*** DATASET ENTRIES Section Begins ***

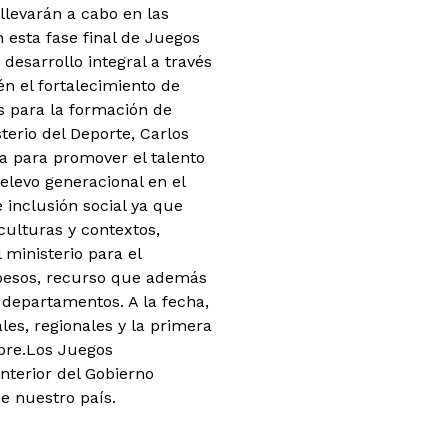
llevarán a cabo en las
 esta fase final de Juegos
desarrollo integral a través
n el fortalecimiento de
es para la formación de
terio del Deporte, Carlos
a para promover el talento
elevo generacional en el
inclusión social ya que
culturas y contextos,
 ministerio para el
 pesos, recurso que además
 departamentos. A la fecha,
es, regionales y la primera
mbre.Los Juegos
interior del Gobierno
de nuestro país.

*** DATASET ENTRIES Section Ends ***

> [TASK PROMPT]:
Please transcribe the lines from the one containing "desarrollo integral a través" through the last line of the records. Include both ends and nothing else.

> [RESPONSE]:
desarrollo integral a través
n el fortalecimiento de
es para la formación de
terio del Deporte, Carlos
a para promover el talento
elevo generacional en el
inclusión social ya que
culturas y contextos,
 ministerio para el
 pesos, recurso que además
 departamentos. A la fecha,
es, regionales y la primera
mbre.Los Juegos
interior del Gobierno
de nuestro país.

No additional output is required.